- _Work instructions_: Quote word for word from the line holding "Видеорегистратор" to the last line below, including both, and omit any pictures.

____

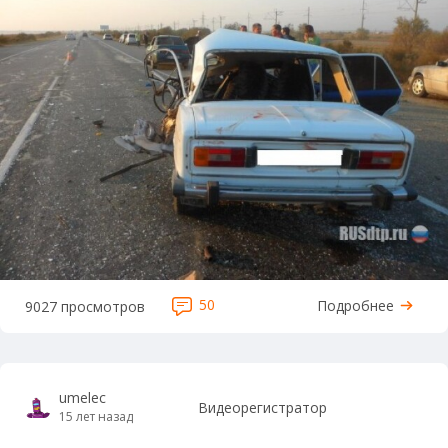
50
Подробнее
9027 просмотров
umelec
Видеорегистратор
15 лет назад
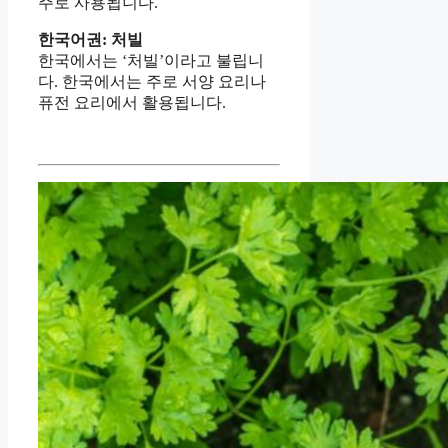
주로 사용됩니다.
한국어권: 처빌
한국에서는 ‘처빌’이라고 불립니
다. 한국에서는 주로 서양 요리나
퓨전 요리에서 활용됩니다.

____

- _Result of the task_:
Видеорегистратор
15 лет назад
주로 사용됩니다.
한국어권: 처빌
한국에서는 ‘처빌’이라고 불립니
다. 한국에서는 주로 서양 요리나
퓨전 요리에서 활용됩니다.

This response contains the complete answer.